Belarus targets Helsinki Committee, country’s oldest human rights group

Marek Grzegorczyk, Emerging Europe2021.09.30 17:00

The oldest human rights group in Belarus is facing closure as the country’s authorities step up their crackdown on civil society. Marek Grzegorczyk reports for Emerging Europe, partners of LRT English.

The Belarusian Justice Ministry has filed a lawsuit to dissolve the Belarusian Helsinki Committee (BHC), one of the country’s oldest independent human rights groups, Human Rights Watch said on September 29.

The move is part of wider effort by Belarusian authorities to silence all independent or critical voices in the country.

Last week, five international human rights organisations (Amnesty International, International Federation for Human Rights, Frontline Defenders, Human Rights House Foundation and Human Rights Watch) urged the Belarusian Justice Ministry to withdraw its lawsuit, calling it “inappropriate [and] inconsistent with the Belarusian government’s obligations to respect and protect the legitimate work of human rights defenders”.

They also said the lawsuit “violates a number of fundamental rights, including those of freedom of expression and association and due process”.

A long record of defending human rights

BHC is Belarus’s oldest human rights group.

With representatives in all of Belarus’s six regions, BHC has provided legal consultations for people in Belarus on a wide array of human rights issues. It has engaged extensively with government bodies to improve human rights legislation and practice, on issues including equality and non-discrimination, social and economic rights, business and human rights, free and fair elections, and the death penalty.

“The Belarusian Helsinki Committee has a long record defending a wide range of human rights in the country and has worked with integrity to protect the rights everyone in Belarus,” says Rachel Denber, deputy Europe and Central Asia director at Human Rights Watch.

“The lawsuit is blatant retaliation for the group’s work and is another piece of the effort to annihilate the human rights movement in Belarus.”

In recent months – in response to the mass protests that followed a presidential election last August won, with an implausible 80 per cent of the vote, by incumbent Alexander Lukashenko – Belarusian authorities have taken measures to close more than 200 independent groups.

Some of the country’s most prominent rights groups, including the Belarusian Association of Journalists, Lawtrend, Human Constanta, Office for the Rights of People with Disabilities, and the Belarusian Press Club, have all been forcibly closed.

Authorities have also jailed, pending trial on criminal charges, seven members of another of Belarus’s top human rights groups, Viasna.

‘Discrepancies’

The lawsuit, filed on August 27, alleges discrepancies in financial information the Belarusian Helsinki Committee provided the ministry.

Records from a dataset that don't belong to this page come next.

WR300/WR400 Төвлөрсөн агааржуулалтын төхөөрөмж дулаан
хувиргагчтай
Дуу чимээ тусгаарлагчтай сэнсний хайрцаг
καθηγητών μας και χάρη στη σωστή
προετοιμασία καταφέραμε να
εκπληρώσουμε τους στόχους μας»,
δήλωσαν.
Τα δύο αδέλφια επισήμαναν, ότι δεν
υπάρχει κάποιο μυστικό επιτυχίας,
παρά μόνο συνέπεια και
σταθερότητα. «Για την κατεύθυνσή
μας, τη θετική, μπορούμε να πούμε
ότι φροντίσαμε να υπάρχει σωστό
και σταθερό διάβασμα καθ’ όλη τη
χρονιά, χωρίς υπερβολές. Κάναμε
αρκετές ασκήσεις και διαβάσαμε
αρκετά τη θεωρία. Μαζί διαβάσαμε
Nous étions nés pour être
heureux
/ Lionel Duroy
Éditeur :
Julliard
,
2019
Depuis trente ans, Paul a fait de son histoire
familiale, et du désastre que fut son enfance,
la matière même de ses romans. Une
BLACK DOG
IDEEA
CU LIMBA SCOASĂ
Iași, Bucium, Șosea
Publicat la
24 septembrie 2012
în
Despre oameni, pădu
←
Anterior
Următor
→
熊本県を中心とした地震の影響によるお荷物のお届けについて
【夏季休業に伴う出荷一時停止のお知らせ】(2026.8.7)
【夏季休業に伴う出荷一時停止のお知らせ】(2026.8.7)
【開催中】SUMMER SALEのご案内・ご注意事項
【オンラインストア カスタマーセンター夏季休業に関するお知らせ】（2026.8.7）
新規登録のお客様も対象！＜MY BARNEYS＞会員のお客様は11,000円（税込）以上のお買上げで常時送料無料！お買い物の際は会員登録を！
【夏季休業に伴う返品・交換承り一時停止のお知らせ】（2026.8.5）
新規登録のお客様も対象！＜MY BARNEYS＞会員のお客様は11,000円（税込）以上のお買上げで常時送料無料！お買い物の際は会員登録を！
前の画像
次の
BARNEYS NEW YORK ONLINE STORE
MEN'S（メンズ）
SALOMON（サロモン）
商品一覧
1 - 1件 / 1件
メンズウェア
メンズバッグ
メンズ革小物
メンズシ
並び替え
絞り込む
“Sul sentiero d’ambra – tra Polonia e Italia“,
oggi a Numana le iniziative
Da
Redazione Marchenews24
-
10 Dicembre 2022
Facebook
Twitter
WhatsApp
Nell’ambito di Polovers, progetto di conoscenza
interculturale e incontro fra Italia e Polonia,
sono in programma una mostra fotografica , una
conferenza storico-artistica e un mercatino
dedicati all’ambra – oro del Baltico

The ministry’s petition to the Supreme Court, which Human Rights Watch says it has read, said that these discrepancies constitute a “one-time gross violation of the law”. The petition also stated that the documents exposing the discrepancies came to light as part of a criminal investigation but does not provide any information about that investigation.

The letter from international organisations said the move to dissolve the Belarusian Helsinki Committee was “an attempt to impose a draconian, punitive and irreversible penalty to bring about the elimination of a long-standing body of human rights defenders.”

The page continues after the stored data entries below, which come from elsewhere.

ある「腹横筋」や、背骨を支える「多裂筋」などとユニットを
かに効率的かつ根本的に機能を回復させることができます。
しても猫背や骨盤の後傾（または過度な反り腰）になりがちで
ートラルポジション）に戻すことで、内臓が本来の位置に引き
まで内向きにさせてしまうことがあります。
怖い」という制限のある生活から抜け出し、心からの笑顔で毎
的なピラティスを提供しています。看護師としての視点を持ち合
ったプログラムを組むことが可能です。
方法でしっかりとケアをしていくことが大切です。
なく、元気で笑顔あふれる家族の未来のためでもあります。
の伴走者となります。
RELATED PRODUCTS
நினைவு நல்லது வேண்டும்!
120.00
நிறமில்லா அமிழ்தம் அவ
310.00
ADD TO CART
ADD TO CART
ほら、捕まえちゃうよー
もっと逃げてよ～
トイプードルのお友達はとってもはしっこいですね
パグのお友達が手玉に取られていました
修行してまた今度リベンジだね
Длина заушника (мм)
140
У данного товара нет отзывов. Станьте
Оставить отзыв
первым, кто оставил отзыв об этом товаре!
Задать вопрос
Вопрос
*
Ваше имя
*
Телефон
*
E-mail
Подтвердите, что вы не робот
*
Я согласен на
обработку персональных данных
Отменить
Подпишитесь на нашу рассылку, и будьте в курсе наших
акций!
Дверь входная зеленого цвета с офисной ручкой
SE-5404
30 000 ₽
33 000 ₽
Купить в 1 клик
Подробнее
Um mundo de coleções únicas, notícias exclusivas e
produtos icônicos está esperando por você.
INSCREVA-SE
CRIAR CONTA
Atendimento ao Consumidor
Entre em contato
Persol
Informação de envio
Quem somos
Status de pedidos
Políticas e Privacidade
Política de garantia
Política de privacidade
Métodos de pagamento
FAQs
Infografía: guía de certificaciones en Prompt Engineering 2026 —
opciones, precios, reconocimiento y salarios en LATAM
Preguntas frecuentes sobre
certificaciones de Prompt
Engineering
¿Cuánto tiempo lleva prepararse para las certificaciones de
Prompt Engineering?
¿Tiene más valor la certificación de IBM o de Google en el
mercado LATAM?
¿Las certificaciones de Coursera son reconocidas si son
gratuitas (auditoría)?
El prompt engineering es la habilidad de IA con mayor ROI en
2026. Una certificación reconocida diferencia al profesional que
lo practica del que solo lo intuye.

“The Belarusian authorities’ efforts at eviscerating independent groups have been comprehensive, but it is never too late to stop and reverse course,” Denber adds.

“A good place to start is to drop the arbitrary lawsuit against the Belarusian Helsinki Committee.”

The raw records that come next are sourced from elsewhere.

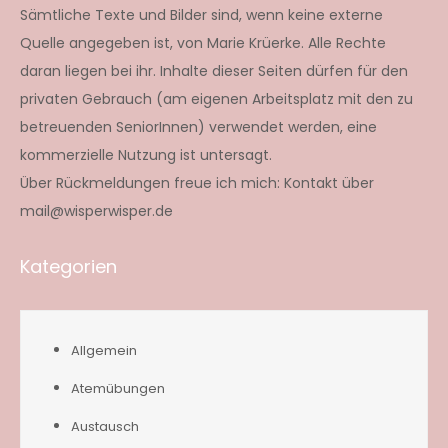
Sämtliche Texte und Bilder sind, wenn keine externe
Quelle angegeben ist, von Marie Krüerke. Alle Rechte
daran liegen bei ihr. Inhalte dieser Seiten dürfen für den
privaten Gebrauch (am eigenen Arbeitsplatz mit den zu
betreuenden SeniorInnen) verwendet werden, eine
kommerzielle Nutzung ist untersagt.
Über Rückmeldungen freue ich mich: Kontakt über
mail@wisperwisper.de
Kategorien
Allgemein
Atemübungen
Austausch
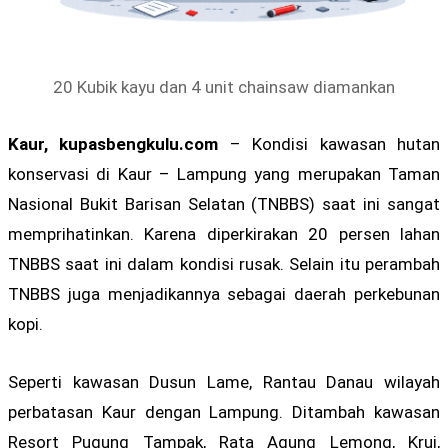
20 Kubik kayu dan 4 unit chainsaw diamankan
Kaur, kupasbengkulu.com
– Kondisi kawasan hutan
konservasi di Kaur – Lampung yang merupakan Taman
Nasional Bukit Barisan Selatan (TNBBS) saat ini sangat
memprihatinkan. Karena diperkirakan 20 persen lahan
TNBBS saat ini dalam kondisi rusak. Selain itu perambah
TNBBS juga menjadikannya sebagai daerah perkebunan
kopi.
Seperti kawasan Dusun Lame, Rantau Danau wilayah
perbatasan Kaur dengan Lampung. Ditambah kawasan
Resort Pugung Tampak, Rata Agung Lemong, Krui,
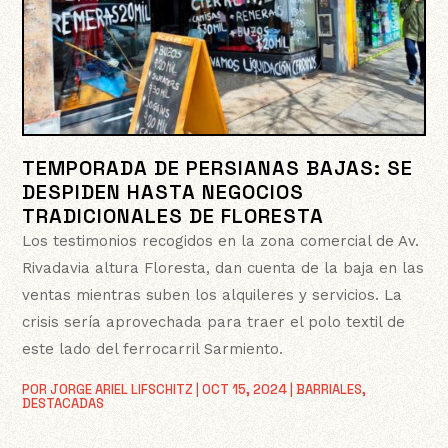
TEMPORADA DE PERSIANAS BAJAS: SE
DESPIDEN HASTA NEGOCIOS
TRADICIONALES DE FLORESTA
Los testimonios recogidos en la zona comercial de Av.
Rivadavia altura Floresta, dan cuenta de la baja en las
ventas mientras suben los alquileres y servicios. La
crisis sería aprovechada para traer el polo textil de
este lado del ferrocarril Sarmiento.
POR
JORGE ARIEL LIFSCHITZ
|
OCT 15, 2024
|
BARRIALES
,
DESTACADAS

Jailed opposition figure recognised

Earlier this week, jailed Belarusian opposition figure Maria Kolesnikova won the Václav Havel Human Rights Prize, awarded annually by the Parliamentary Assembly of the Council of Europe (PACE) to honour “outstanding” civil society action in the defence of human rights.

Kolesnikova was given the award in recognition of her defiance of the ongoing crackdown in Belarus against pro-democracy activists and human rights groups by Lukashenko.

She started out last summer as the campaign chief of Viktor Babaryko, whose own arrest prevented him from running in a presidential election subsequently won – with an implausible 80 per cent of the vote – by Lukashenko.

Following Babaryko’s arrest, Kolesnikova began working with Svetlana Tikhanovskaya, who decided to run for president after her husband, Sergei Tikhanovsky, was arrested.

Tikhanovskaya and Kolesnikova attracted tens of thousands of people to their pre-election rallies, and by any objective measure Tikhanovskaya comfortably won the presidential election.

Kolesnikova – along with another opposition figure, Maksim Znak – was last month sentenced to 11 years in prison for “attempting to overthrow the constitutional order”.

EU threatens end to ‘easy’ visas

Also on September 29, the European Commission said it wants to suspend easy access to visas for Belarusian officials in an attempt to deter it from pushing migrants from the Middle East and Africa across its border with Poland, Lithuania and Latvia.

All three EU members have declared states of emergency after a sharp increase in arrivals at their borders with Belarus, accusing Lukashenko, of “hybrid warfare” in seeking to orchestrate a EU migrant crisis.

In an attempt to intensify pressure on the Lukashenko regime, which is already under EU sanctions, the European Commission wants to suspend an agreement that reduces the average cost of a visa to 35 euros and brings down waiting times for government officials, parliamentarians and senior judges, though the scheme would still operate for ordinary Belarusians.

In response, Belarusian Foreign Minister Vladimir Makei insisted that it was the West which was carrying out “a large-scale hybrid war” against Minsk.